We were once young, we never thought we would age and even though our mind believes that we are younger than we are, we aren't
I've always been healthy. I'm one of those who never takes a day off due to sickness, except now. Lately I've been thinking more about mortality. I equate our lives to a gas gauge. We all start off with a full tank and as time passes, the level goes down, except that there is no way to top off the tank with more fuel
I admire performance machines but I no longer have the reflexes of someone a third of my age. Bikes like these are not built for old people
and as I look at this BMW GS I think of exotic places to ride, like Mexico or South America but I know that it is not within the realm of possibility. I am not self sufficient, I do not know Spanish nor can I possibly endure the hardships of solo travel in a strange land when I am used to the comforts of home. If I were 30 years younger I could make a plan to learn more about motorcycle mechanics and take a few language lessons but I wasn't interested in touring that many years ago, and I fear that I am too late so for now my plan is to tour the North American continent where I have no language issues and where things are not much different than here in Canada
I am on the verge of retiring but I am one of a zillion baby boomers caught in the economic collapse of the civilized world and the thought of having enough funds to live a comfortable life consume my thoughts. For now, even though I am past the traditionally accepted retirement age, I continue to work
Back in 2007, I needed a new(er) car and decided to buy a Honda Civic as my commuter. Nothing fancy, just something with good gas mileage as I have a long commute. I like manual transmissions so I chose a 5 speed. Little did I know that my foot would be randomly acting up and would be a recurring problem. My plan was to buy a new vehicle when I retired so that I would have something reliable and not needing repairs. Now I have decided that I won't really need a vehicle since if I stop working I won't need to commute but with my foot problem I should have gotten an automatic. If I had known that the Civic would be my last car then I should have bought a higher model, like the Accord instead
While my foot is not really back to normal I have been commuting to work on my bike but my foot is still a little bit swollen and my heel is rubbing on my boot and it is causing discomfort so at work I have been wearing slip ons which are less confining and I try to change out of my shoes at the first opportunity. Last week we had casual Friday so I was lucky to be able to wear my comfortable shoes which helped a lot
I actually planned to wear my shorts but at the last moment I changed into my tattered jeans
Last Friday I had dinner with my Uncle who lives out of town. I generally refer to him as Uncle "R" but he is also a practicing Doctor so I cornered him and said I needed to speak to Dr "R" for a few moments and he confirmed what I had thought. I described where it was swelling and all of my symptons so I am now fairly certain that I know what is causing my swelling and NO, it is not Gout.
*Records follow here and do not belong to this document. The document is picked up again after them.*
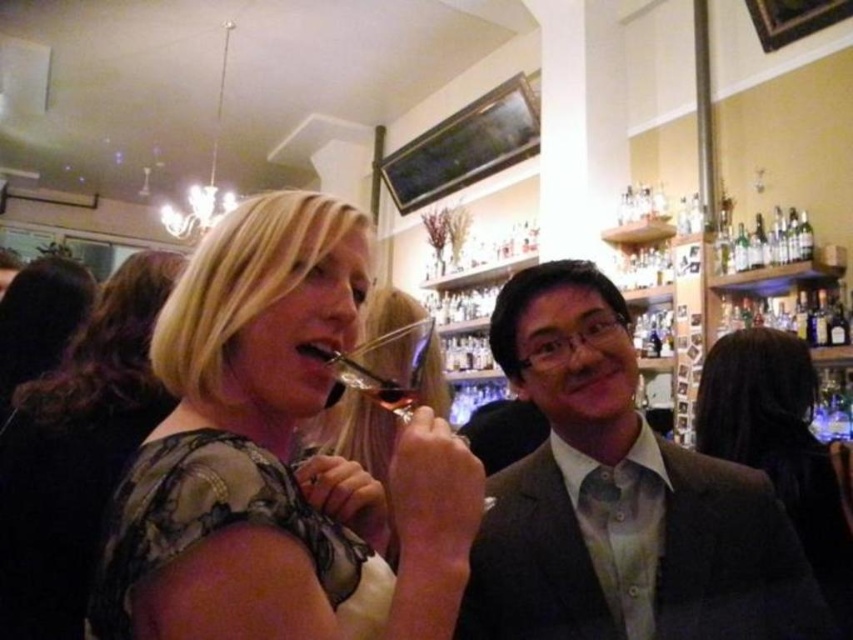 Question: Can you confirm if matte gray suit at center is wider than transparent glass wine glass at center?

Choices:
 (A) no
 (B) yes

Answer: (B)

Question: Which of the following is the farthest from the observer?

Choices:
 (A) camouflage-patterned dress at center
 (B) transparent glass wine glass at center

Answer: (A)

Question: Which point is farther to the camera?

Choices:
 (A) camouflage-patterned dress at center
 (B) matte floral dress at center
 (C) dark brown hair at center

Answer: (C)

Question: Observing the image, what is the correct spatial positioning of matte gray suit at center in reference to dark brown hair at center?

Choices:
 (A) left
 (B) right

Answer: (A)

Question: Which of these objects is positioned closest to the matte black dress at center?

Choices:
 (A) matte gray suit at center
 (B) transparent glass wine glass at center
 (C) camouflage-patterned dress at center
 (D) dark brown hair at center

Answer: (B)

Question: Does matte black dress at center lie behind camouflage-patterned dress at center?

Choices:
 (A) no
 (B) yes

Answer: (A)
I have still not seen any Doctor since my foot started acting up nearly 4 weeks ago and while I am not yet back to normal I am thinking that I should be better soon. I won't bore you with the details but there are some foot exercises I should be doing to strengthen some muscles but it is something that will never heal and I have to be careful not to stress my foot from now on or the problem will return. It's just a reminder that I am older than I think and I can't do things like I used to do when I was much younger.
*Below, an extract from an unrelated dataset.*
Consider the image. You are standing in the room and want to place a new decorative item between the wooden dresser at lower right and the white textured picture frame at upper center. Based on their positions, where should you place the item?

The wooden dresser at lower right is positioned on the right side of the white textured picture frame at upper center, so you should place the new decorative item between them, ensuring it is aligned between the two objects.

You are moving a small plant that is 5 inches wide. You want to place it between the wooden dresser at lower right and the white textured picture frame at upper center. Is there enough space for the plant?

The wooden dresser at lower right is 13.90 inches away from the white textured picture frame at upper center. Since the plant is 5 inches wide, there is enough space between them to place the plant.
I spotted this bike and when I got closer I noticed this BMW GS was from the Yukon. I thought to myself, "I can do that", and perhaps I will but not this year. This is going to be a short riding season for me. I have no plans to ride anywhere except perhaps for a few days but I am running out of vacation spots as others at work have already entered their requests and looking at my calendar there are not many days left for me to choose as I have to be at work when certain others are away.